Los dos Mario Vargas Llosa
Por Manuel Clavell Carrasquillo
De la Redacción de Estruendomudo
Recuerdo haber leído durante décadas a dos Mario Vargas Llosa. A uno lo devoré ampliamente, desayunándome sus largas columnas sobre arte o cultura y sus retantes novelas experimentales (“La casa verde”, “La guerra del fin del mundo”). Al otro lo ignoré cuanto pude, echando al zafacón sus columnas panfletarias sin tan siquiera acabarlas.
Viví con intensidad la alternancia de estos Mario desde 1989, leyendo en el diario ‘El Nuevo Día’ artículos de calidad opuesta firmados por la misma persona.
Por un lado, analicé con placer textos ensayísticos brillantes, articulados en forma amena, clara y erudita, mediante los cuales este Mario sostuvo con alta esgrima opiniones profundas sobre libros, películas, personalidades y exposiciones de Latinoamérica que estaban completamente fuera de mi alcance como adolescente puertorriqueño sin internet, sin Cable TV ni salario.

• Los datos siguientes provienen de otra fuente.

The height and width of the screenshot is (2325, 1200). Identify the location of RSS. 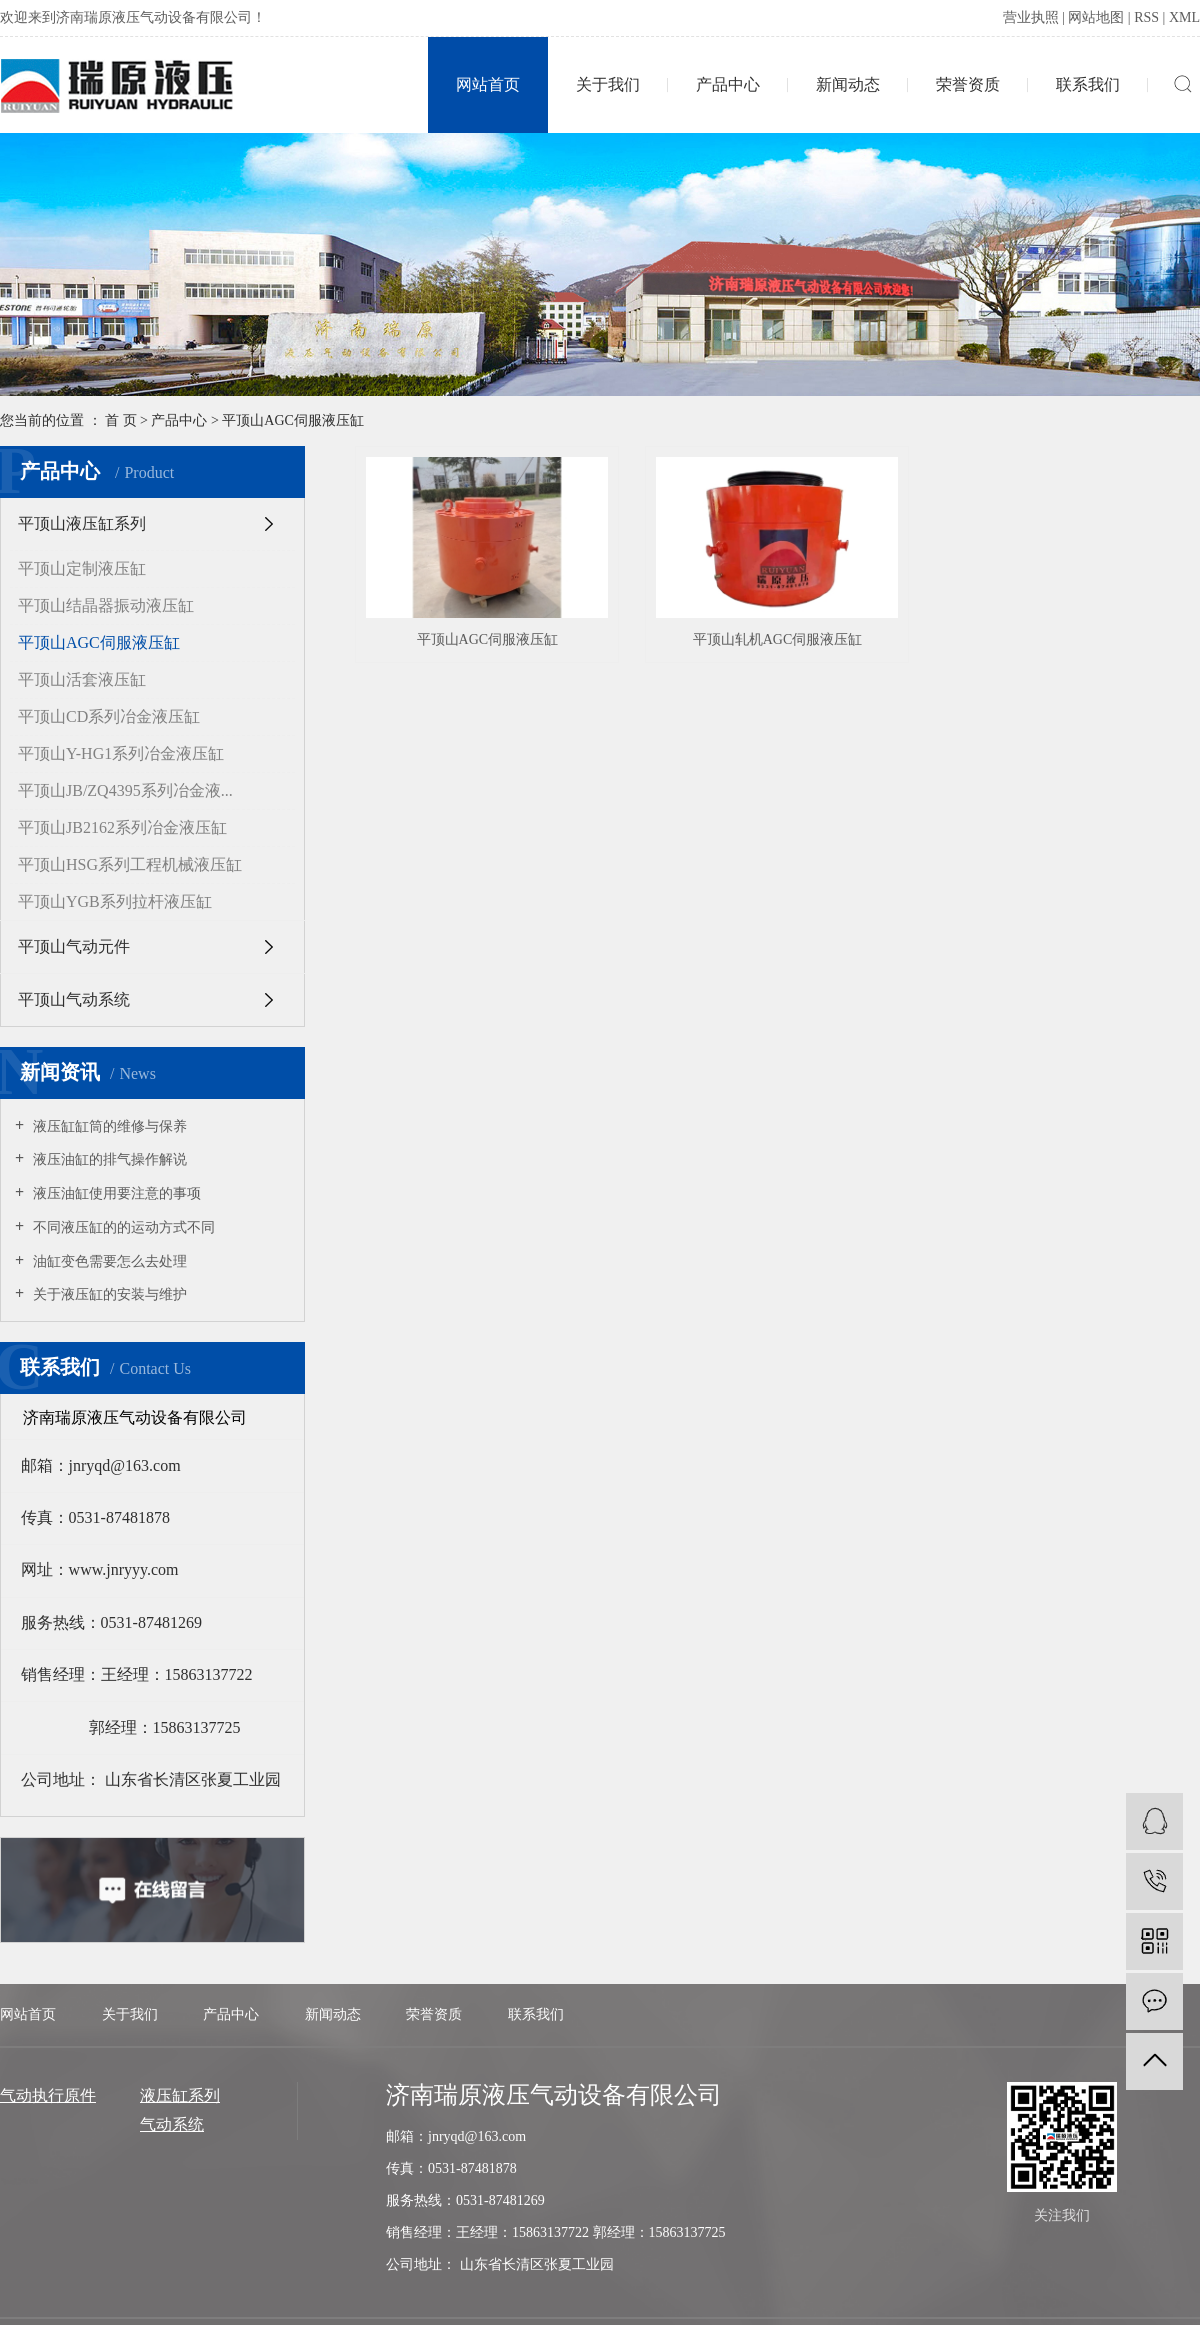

De otro, tropecé con las páginas rancias del Mario contrincante, manchadas con burdas consignas de polemista simplón dedicado a aplaudir las cuestionables hazañas de las elites políticas de todas las derechas latinoamericanas compradas por los Estados Unidos de América y, además, a enfangar cualquier crítica izquierdosa en un mundo bipolar que estaba completamente ausente de la otra cara de su obra, a todas luces humanista, vanguardista y cosmopolita.
Para no cancelarlos de golpe y porrazo, (como lamentablemente me vi obligado a hacer antes de su retiro en 2023), dediqué muchas horas a leer a Jean-Paul Sartre y Albert Camus a partir de los linderos que el primer Mario trazó en la Universidad de Puerto Rico y en Ediciones Huracán de sus marcos teóricos. Gracias a él, respetado por José Luis González y Rosario Ferré, conseguí abrir camino para atravesar los libros de de estos dos filósofos franceses que se declararon enemigos íntimos y dividieron a la ‘intelligentsia’ revolucionaria.
No obstante, mi admiración por el Mario iluminado cayó en picada al ver al Mario trompetillas tratando de controlar los exabruptos macartistas de don Luis A. Ferré en el Centro de Bellas Artes de Santurce, sin éxito. En vez de un playboy ultra con acceso a la Academia madrileña calmando a un autócrata anciano de provincias en aquella presentación de “La fiesta del chivo” parecían dos intelectuales jugando torpemente a la razón cínica del “bad cop, good cop” por el bien mayor de la ‘neutralidad’ de la palabra.
El deterioro avanzó tanto que el letrado recostado en sus laureles pasó revista de los grandes cambios globales de la posmodernidad sin salir a las calles ni meterse ‘de profundis’ en la Internet (“La civilización del espectáculo”) y evaluó la obra de don Benito Pérez Galdós por encimita, como maestro de escuela resentido a causa de un anonimato que él nunca ha tenido (“La mirada quieta”).
La fosforescencia del Mario original se apagó por completo (aunque por suerte puede consultarse su libro “La verdad de las mentiras” en caso de nostalgia) y sólo quedó expuesta la bilis del Mario cascarrabias que, ni por haberse ganado el Nobel ni por respeto a sus millones tras el éxito del Boom, estoy dispuesto a volver a tragarme.